▶ **Task directions**
How many lines in the records below contain the word "Writing"? State that number and nothing more.

▶ **Dataset records**
=======

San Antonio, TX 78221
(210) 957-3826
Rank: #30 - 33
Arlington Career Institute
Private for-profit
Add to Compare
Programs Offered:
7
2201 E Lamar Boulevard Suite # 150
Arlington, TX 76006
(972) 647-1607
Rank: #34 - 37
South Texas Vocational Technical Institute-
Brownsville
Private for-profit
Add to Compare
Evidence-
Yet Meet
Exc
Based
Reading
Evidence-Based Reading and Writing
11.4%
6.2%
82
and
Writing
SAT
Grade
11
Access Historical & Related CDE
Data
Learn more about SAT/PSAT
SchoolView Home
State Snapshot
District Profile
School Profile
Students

=======

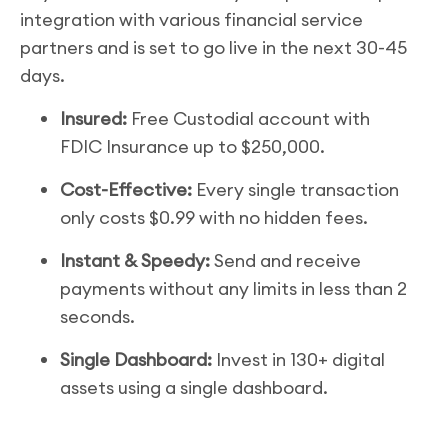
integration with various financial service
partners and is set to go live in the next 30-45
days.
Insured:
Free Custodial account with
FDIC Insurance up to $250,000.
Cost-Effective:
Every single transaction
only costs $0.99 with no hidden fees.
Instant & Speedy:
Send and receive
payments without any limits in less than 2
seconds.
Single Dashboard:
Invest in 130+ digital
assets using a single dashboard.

=======

▶ **Response**
2